Les démissionnaires du MMM ont coupé définitivement le cordon ombilical avec leur ancien parti en créant un nouveau parti, le Mouvement Patriotique (MP), qui a été lancé officiellement hier lors d’un congrès fondateur à l’auditorium Octave Wiehé. « Nous avons fait le choix de créer un nouveau parti non pas pour intégrer une alliance gouvernementale, mais pour créer une nouvelle force qui s’inscrit dans la durée et qui poursuit son action dans l’opposition », a lancé Alan Ganoo, dernier orateur à prendre la parole hier. Pour lui, l’action du nouveau parti sera basée non pas sur l’idéologie, mais sur les valeurs apprises, entre autres, du MMM. Il a fait comprendre que pour le Mouvement Patriotique, le concept d’unité dans la diversité « ne sera pas qu’une abstraction, mais sera transcrit dans la réalité ». L’ambition du MP est d’unir les régions urbaines et  rurales.
Pour la présentation du nouveau parti, ses fondateurs ont eu recours aux technologies audiovisuelles modernes, à l’instar de celles utilisées pour le rebranding des entreprises privées. Le nom, le symbole, la couleur et la devise du parti ont été dévoilés avant l’intervention d’Alan Ganoo. Ce dernier se présente comme la force inspiratrice du parti, qui n’aura pas de leader, mais qui adoptera une direction collégiale. Le MP a pour symbole la rose et pour couleur des écritures en or sur un fond amande. Reproduit sur du tissu pour la confection des drapeaux et des banderoles, le symbole devient une rose blanche sur un fond mauve foncé. La devise du parti est « La nouvelle force ».
Dans son message, Alan Ganoo s’est appesanti sur les raisons pour lesquelles les démissionnaires ont quitté le MMM. Il a fait comprendre que la nouvelle formation est ouverte aux déçus du parti mauve et du PTr.
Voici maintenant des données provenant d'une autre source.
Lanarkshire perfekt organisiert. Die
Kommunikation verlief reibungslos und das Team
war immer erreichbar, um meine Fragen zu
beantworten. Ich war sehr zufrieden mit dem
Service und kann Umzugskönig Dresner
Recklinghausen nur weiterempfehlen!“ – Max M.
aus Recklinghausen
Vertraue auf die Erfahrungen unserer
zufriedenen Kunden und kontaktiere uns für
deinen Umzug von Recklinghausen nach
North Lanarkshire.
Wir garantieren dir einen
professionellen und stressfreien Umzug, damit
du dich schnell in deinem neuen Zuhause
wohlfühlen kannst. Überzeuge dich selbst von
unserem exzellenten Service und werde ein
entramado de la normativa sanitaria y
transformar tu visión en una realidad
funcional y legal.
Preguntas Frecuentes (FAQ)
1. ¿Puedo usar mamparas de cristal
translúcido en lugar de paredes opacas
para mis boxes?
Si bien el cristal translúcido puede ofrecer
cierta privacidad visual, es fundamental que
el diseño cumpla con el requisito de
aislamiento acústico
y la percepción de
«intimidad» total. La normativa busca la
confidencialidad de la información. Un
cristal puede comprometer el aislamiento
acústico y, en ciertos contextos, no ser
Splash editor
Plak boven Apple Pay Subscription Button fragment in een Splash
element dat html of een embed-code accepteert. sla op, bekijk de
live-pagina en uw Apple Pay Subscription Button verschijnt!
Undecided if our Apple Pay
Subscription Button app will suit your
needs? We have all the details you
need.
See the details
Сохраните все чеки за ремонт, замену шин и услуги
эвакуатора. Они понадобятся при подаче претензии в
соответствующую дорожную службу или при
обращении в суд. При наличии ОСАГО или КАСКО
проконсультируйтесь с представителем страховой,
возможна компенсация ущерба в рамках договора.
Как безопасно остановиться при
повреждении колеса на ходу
Il a expliqué que son parti poursuivra son action dans l’opposition, où il est la deuxième force parlementaire après le MMM. « Nous veillerons à ce que le gouvernement tienne ses promesses », a-t-il fait comprendre. Il a reconnu que le gouvernement s’est engagé « dans une opération de nettoyage contre la corruption ». Il a aussi rappelé que l’ancien Premier ministre avait pratiqué « une politique marquée par la manipulation des institutions ». La cascade de scandales qui secouent le pays est, selon lui, « la conséquence de l’ingérence » dans les institutions. « Il ne faut pas que gouvernement actuel fasse la même chose. Il ne faut pas qu’il fasse de la police une Gestapo comme Ramgoolam. Il faut respecter l’État de droit et la démocratie », a insisté Alan Ganoo. Ce dernier s’est élevé contre « le culte de personnalité » à la tête des partis et l’utilisation des structures du parti « par des leaders maximo pour leurs propres intérêts ».
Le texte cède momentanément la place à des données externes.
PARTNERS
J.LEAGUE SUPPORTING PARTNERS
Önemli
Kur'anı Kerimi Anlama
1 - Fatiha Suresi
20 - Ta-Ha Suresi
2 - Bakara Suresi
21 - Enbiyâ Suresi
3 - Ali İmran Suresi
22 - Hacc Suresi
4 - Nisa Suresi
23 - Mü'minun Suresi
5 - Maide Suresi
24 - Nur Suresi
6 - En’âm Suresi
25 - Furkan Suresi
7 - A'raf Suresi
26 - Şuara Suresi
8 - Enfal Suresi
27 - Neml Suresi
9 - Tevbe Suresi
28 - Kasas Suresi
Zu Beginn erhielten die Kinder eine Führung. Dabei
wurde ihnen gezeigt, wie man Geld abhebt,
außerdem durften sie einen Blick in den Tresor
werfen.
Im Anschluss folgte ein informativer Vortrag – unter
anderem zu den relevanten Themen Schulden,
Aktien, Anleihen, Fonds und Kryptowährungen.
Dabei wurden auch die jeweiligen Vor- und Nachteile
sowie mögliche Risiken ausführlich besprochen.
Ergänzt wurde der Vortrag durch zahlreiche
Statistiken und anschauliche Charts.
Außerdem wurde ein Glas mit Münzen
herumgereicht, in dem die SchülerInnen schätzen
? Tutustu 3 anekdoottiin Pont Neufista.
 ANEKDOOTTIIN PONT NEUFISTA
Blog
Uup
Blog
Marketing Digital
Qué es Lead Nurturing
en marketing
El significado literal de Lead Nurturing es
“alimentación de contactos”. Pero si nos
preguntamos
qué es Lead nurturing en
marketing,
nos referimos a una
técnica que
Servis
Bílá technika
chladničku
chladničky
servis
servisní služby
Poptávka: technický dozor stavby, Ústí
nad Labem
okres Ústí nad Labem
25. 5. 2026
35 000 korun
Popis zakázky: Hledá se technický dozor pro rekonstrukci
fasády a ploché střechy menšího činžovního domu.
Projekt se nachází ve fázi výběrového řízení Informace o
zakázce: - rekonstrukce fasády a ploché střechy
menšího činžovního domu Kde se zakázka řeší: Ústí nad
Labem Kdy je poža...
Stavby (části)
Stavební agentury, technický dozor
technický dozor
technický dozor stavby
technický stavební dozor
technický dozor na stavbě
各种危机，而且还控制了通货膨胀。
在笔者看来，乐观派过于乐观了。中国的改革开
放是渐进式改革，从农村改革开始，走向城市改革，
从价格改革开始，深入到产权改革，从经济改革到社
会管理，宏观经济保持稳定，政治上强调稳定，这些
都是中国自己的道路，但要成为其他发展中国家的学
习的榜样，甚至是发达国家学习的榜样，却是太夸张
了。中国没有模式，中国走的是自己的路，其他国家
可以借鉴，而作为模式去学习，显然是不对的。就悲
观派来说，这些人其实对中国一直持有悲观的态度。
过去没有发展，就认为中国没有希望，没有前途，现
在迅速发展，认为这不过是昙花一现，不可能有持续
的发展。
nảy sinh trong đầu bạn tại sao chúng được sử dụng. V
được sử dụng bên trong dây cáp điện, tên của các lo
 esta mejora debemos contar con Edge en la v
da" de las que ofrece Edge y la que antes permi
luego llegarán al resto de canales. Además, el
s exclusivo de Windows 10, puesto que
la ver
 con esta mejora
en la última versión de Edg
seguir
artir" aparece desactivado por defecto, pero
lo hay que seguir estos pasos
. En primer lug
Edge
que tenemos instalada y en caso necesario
Alan Ganoo a reconnu que le MP a été créé « une semaine trop tard » et ne pourra donc participer aux prochaines municipales. Toutefois, il a annoncé que le nouveau parti publiera une charte avant de souhaiter que les partis participants à ces élections adhèrent à cette charte.
Le congrès était animé par Atma Bumma. Parmi ceux qui sont intervenus, Raffick Sorefan s’est appesanti sur la sécurité dans le pays. Lysie Ribot, elle, a dénoncé les agressions et les abus sexuels, « qui ont pris de l’ampleur », préconisant la réintroduction des animateurs de rue et la réhabilitation des agresseurs. Jean-Claude Barbier, pour sa part, s’est appesanti sur l’intégration sociale. Kavi Ramano a évoqué la constitution du parti, qui fonctionnera sur la base d’une direction collégiale. Il a insisté sur la séparation entre la religion et la politique, et a souhaité une loi-cadre sur le financement des partis. Joe Lesjongard a insisté sur la démocratie.